Menu Close

BP PAUD dan Dikmas DIY Selenggarakan Bimtek Daring Implementasi Pembelajaran Modul K 13 Pendidikan Kesetaraan

Yogyakarta (22/06/2020) BP PAUD dan Dikmas D.I. Yogyakarta selenggarakan Bimbingan Teknis secara daring tentang Implementasi Pembelajaran Modul K 13 Pendidikan Kesetaraan untuk Tutor dan Penilik, 22 hingga 26 Juli. Peserta yang ikut dalam bimbingan teknis (bimtek) kali ini sebanyak 458 tutor dan penilik dari seluruh Indonesia. Media yang digunakan selama penyelenggaraan bimtek adalah Zoom, Google Classroom serta Whatsapp. Narasumber dalam bimtek kali berasal dari Pamong Belajar BP PAUD dan Dikmas DIY. Selain itu, ada pula narasumber dari luar BP PAUD dan Dikmas DIY, yaitu Eko Ady Saputra, S.Pd dan Dian Astutik Wulandari, S.Pd dari SKB Kabupaten Kulonprogo serta Dwi Lestariningsih, S.Pd dari SKB Kabupaten Sleman.

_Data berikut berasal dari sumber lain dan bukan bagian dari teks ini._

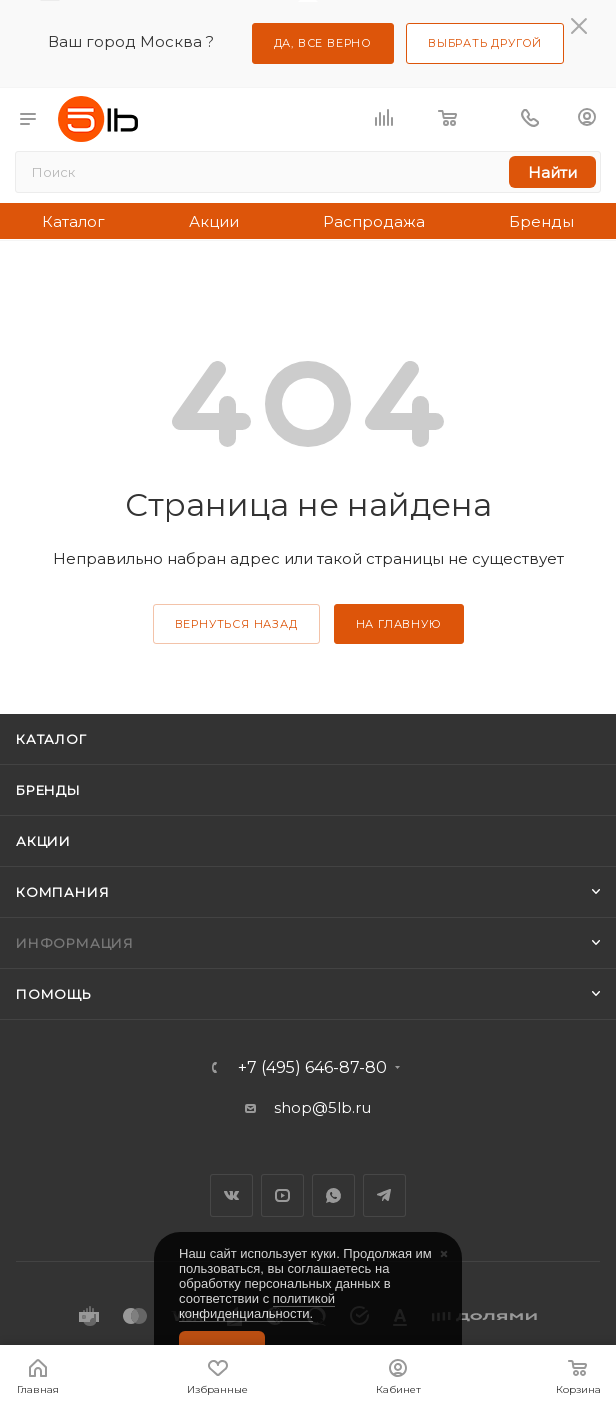 The width and height of the screenshot is (616, 1407). Describe the element at coordinates (384, 1195) in the screenshot. I see `Telegram` at that location.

Kegiatan diawali dengan laporan Dr. Cipto Suncoko, M.Pd selaku Kepala Seksi PPSD BP PAUD dan Dikmas DIY. Dr. Cipto Suncoko, M.Pd menyampaikan kegiatan ini dilaksanakan berdasarkan Permendikbud 160 pasal 4 bahwa satuan pendidikan dasar dan menengah termasuk Paket B dan Paket C pada tahun 2020 wajib melaksanakan Kurikulum 13. Namun pelaksanaan di lapangan tidak semua satuan pendidikan yang menyelenggarakan program Paket B dan Paket C paham mengenai implementasi K 13. “Sehingga materi yang disampaikan dalam bimtek ini tentang cara implementasi kurikulum K 13 yang disampaikan selama 30 JPL,” tambahnya.

Selanjutnya Kepala BP PAUD dan Dikmas DIY, Drs. Eko Sumardi, M.Pd membuka secara resmi penyelenggaraan bimtek. Dalam sambutannya, Drs. Eko Sumardi, M.Pd menyampaikan saat ini program Pendidikan Kesetaraan sudah ada aplikasi daring serta pembelajaran berbasis modul dari Direktorat Pendidikan Masyarakat dan Pendidikan Khusus. Sehingga tidak ada permasalahan dalam program Pendidikan Kesetaraan dalam menghadapi pandemi saat ini.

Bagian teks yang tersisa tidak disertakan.